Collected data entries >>
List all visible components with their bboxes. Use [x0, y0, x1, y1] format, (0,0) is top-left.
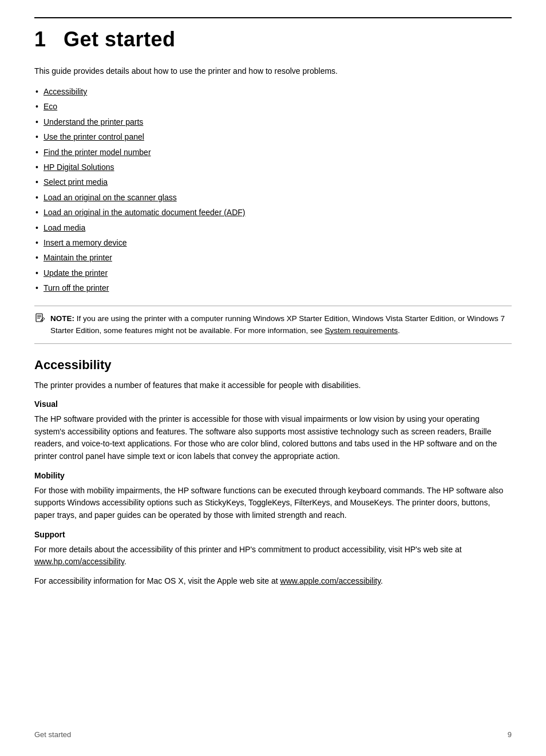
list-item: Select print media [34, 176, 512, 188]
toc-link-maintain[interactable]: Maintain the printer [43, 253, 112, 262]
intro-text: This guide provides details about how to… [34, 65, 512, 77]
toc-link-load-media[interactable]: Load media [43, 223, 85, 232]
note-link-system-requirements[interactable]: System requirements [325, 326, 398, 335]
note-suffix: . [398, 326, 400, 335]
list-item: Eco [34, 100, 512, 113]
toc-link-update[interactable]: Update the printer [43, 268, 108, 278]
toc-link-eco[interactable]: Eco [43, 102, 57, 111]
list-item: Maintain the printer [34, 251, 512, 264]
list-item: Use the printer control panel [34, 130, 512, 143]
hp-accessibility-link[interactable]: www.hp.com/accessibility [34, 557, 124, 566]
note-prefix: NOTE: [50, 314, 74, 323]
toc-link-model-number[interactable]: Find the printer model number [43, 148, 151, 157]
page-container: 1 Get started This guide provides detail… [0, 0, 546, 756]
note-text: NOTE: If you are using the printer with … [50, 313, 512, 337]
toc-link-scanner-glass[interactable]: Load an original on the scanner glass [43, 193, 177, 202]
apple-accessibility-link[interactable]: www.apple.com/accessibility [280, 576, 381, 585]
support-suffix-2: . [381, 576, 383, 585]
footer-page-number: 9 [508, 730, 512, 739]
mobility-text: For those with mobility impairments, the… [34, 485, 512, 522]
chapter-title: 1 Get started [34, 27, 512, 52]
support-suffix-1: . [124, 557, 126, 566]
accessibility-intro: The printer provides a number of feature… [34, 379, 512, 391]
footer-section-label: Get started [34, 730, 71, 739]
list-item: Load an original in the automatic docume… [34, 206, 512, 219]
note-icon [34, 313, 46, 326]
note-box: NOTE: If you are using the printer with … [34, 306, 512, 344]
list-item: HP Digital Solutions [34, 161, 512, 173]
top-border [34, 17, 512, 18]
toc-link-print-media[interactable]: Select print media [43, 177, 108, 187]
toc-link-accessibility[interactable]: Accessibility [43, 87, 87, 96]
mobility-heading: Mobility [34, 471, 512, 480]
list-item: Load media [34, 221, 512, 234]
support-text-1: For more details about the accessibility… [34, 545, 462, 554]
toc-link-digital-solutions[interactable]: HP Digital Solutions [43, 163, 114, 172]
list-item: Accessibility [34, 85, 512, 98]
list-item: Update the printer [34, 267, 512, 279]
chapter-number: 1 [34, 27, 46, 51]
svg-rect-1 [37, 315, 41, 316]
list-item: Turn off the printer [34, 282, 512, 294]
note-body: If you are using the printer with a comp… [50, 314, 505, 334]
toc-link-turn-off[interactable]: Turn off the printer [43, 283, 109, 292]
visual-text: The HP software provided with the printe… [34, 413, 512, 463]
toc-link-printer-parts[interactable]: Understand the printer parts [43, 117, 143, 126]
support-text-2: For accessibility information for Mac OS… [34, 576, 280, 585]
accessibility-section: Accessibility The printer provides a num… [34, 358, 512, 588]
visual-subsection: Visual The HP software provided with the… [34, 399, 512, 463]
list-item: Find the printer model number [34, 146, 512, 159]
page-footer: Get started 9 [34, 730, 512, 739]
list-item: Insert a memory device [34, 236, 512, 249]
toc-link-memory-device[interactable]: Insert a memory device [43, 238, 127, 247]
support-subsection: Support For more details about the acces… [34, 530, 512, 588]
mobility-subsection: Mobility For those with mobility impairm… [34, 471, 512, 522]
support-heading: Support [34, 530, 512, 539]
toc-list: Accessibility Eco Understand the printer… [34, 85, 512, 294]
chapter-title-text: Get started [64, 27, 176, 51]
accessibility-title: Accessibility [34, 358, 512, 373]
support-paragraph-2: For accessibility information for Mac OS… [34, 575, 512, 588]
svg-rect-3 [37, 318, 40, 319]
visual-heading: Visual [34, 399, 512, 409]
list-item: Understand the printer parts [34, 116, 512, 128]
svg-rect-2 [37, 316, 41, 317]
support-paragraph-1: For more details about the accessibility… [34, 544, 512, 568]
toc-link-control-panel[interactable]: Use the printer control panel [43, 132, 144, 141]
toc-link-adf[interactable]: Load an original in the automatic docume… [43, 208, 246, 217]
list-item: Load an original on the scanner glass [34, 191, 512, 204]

The problem >> Strip out the pictures and quote the remaining data word for word.

Task result >>
List all visible components with their bboxes. Use [x0, y0, x1, y1] format, (0,0) is top-left.
list-item: Select print media [34, 176, 512, 188]
toc-link-maintain[interactable]: Maintain the printer [43, 253, 112, 262]
intro-text: This guide provides details about how to… [34, 65, 512, 77]
toc-link-load-media[interactable]: Load media [43, 223, 85, 232]
note-link-system-requirements[interactable]: System requirements [325, 326, 398, 335]
note-suffix: . [398, 326, 400, 335]
list-item: Eco [34, 100, 512, 113]
toc-link-update[interactable]: Update the printer [43, 268, 108, 278]
toc-link-eco[interactable]: Eco [43, 102, 57, 111]
list-item: Maintain the printer [34, 251, 512, 264]
list-item: Use the printer control panel [34, 130, 512, 143]
hp-accessibility-link[interactable]: www.hp.com/accessibility [34, 557, 124, 566]
note-prefix: NOTE: [50, 314, 74, 323]
toc-link-model-number[interactable]: Find the printer model number [43, 148, 151, 157]
page-container: 1 Get started This guide provides detail… [0, 0, 546, 756]
note-text: NOTE: If you are using the printer with … [50, 313, 512, 337]
toc-link-scanner-glass[interactable]: Load an original on the scanner glass [43, 193, 177, 202]
apple-accessibility-link[interactable]: www.apple.com/accessibility [280, 576, 381, 585]
support-suffix-2: . [381, 576, 383, 585]
footer-page-number: 9 [508, 730, 512, 739]
mobility-text: For those with mobility impairments, the… [34, 485, 512, 522]
chapter-title: 1 Get started [34, 27, 512, 52]
support-suffix-1: . [124, 557, 126, 566]
accessibility-intro: The printer provides a number of feature… [34, 379, 512, 391]
footer-section-label: Get started [34, 730, 71, 739]
list-item: Load an original in the automatic docume… [34, 206, 512, 219]
note-icon [34, 313, 46, 326]
note-box: NOTE: If you are using the printer with … [34, 306, 512, 344]
list-item: HP Digital Solutions [34, 161, 512, 173]
top-border [34, 17, 512, 18]
toc-link-print-media[interactable]: Select print media [43, 177, 108, 187]
toc-link-accessibility[interactable]: Accessibility [43, 87, 87, 96]
mobility-heading: Mobility [34, 471, 512, 480]
list-item: Load media [34, 221, 512, 234]
support-text-1: For more details about the accessibility… [34, 545, 462, 554]
toc-link-digital-solutions[interactable]: HP Digital Solutions [43, 163, 114, 172]
list-item: Accessibility [34, 85, 512, 98]
list-item: Update the printer [34, 267, 512, 279]
chapter-number: 1 [34, 27, 46, 51]
svg-rect-1 [37, 315, 41, 316]
list-item: Turn off the printer [34, 282, 512, 294]
note-body: If you are using the printer with a comp… [50, 314, 505, 334]
toc-link-turn-off[interactable]: Turn off the printer [43, 283, 109, 292]
visual-text: The HP software provided with the printe… [34, 413, 512, 463]
toc-link-printer-parts[interactable]: Understand the printer parts [43, 117, 143, 126]
support-text-2: For accessibility information for Mac OS… [34, 576, 280, 585]
accessibility-section: Accessibility The printer provides a num… [34, 358, 512, 588]
visual-subsection: Visual The HP software provided with the… [34, 399, 512, 463]
list-item: Find the printer model number [34, 146, 512, 159]
page-footer: Get started 9 [34, 730, 512, 739]
list-item: Insert a memory device [34, 236, 512, 249]
toc-link-memory-device[interactable]: Insert a memory device [43, 238, 127, 247]
support-subsection: Support For more details about the acces… [34, 530, 512, 588]
mobility-subsection: Mobility For those with mobility impairm… [34, 471, 512, 522]
support-heading: Support [34, 530, 512, 539]
toc-list: Accessibility Eco Understand the printer… [34, 85, 512, 294]
chapter-title-text: Get started [64, 27, 176, 51]
accessibility-title: Accessibility [34, 358, 512, 373]
support-paragraph-2: For accessibility information for Mac OS… [34, 575, 512, 588]
svg-rect-3 [37, 318, 40, 319]
visual-heading: Visual [34, 399, 512, 409]
list-item: Understand the printer parts [34, 116, 512, 128]
svg-rect-2 [37, 316, 41, 317]
support-paragraph-1: For more details about the accessibility… [34, 544, 512, 568]
toc-link-control-panel[interactable]: Use the printer control panel [43, 132, 144, 141]
toc-link-adf[interactable]: Load an original in the automatic docume… [43, 208, 246, 217]
list-item: Load an original on the scanner glass [34, 191, 512, 204]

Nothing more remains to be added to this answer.